## The records
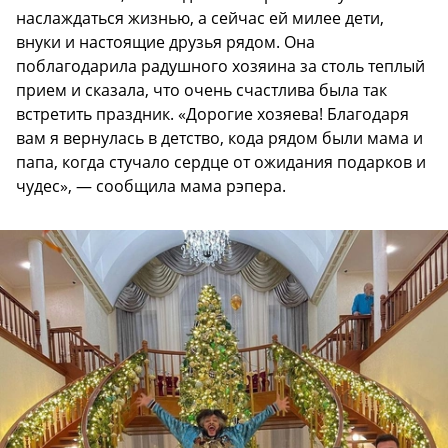
наслаждаться жизнью, а сейчас ей милее дети,
внуки и настоящие друзья рядом. Она
поблагодарила радушного хозяина за столь теплый
прием и сказала, что очень счастлива была так
встретить праздник. «Дорогие хозяева! Благодаря
вам я вернулась в детство, кода рядом были мама и
папа, когда стучало сердце от ожидания подарков и
чудес», — сообщила мама рэпера.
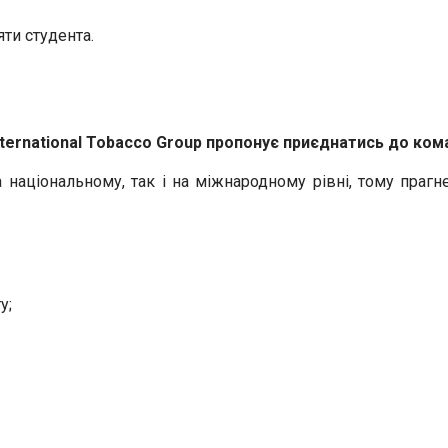
яти студента.
ternational Tobacco Group пропонує приєднатись до кома
національному, так і на міжнародному рівні, тому пра
у;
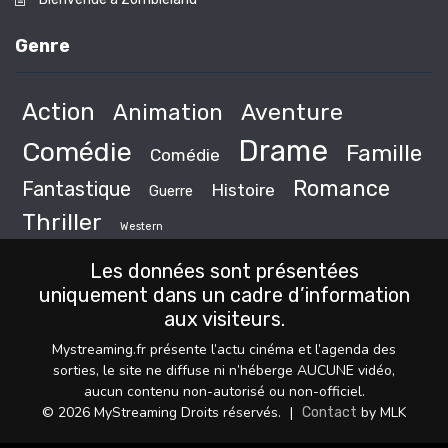
Genre
Action
Animation
Aventure
Drame
Comédie
Famille
Comédie
Romance
Fantastique
Histoire
Guerre
Thriller
Western
Les données sont présentées
uniquement dans un cadre d’information
aux visiteurs.
Mystreaming.fr présente l’actu cinéma et l’agenda des
sorties, le site ne diffuse ni n’héberge AUCUNE vidéo,
aucun contenu non-autorisé ou non-officiel.
© 2026 MyStreaming Droits réservés.
|
by MLK
Contact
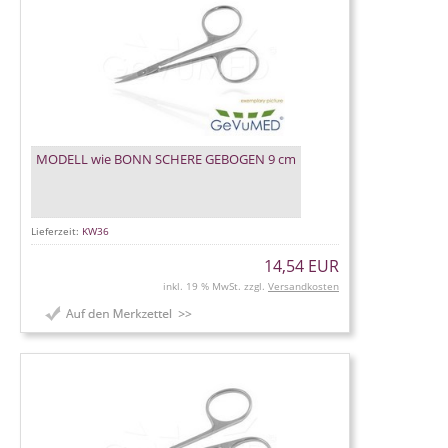
MODELL wie BONN SCHERE GEBOGEN 9 cm
Lieferzeit:
KW36
14,54 EUR
inkl. 19 % MwSt. zzgl.
Versandkosten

## What you need to do
Across the listing, count every line with "рядом" in it and give the number only.

## Answer area
2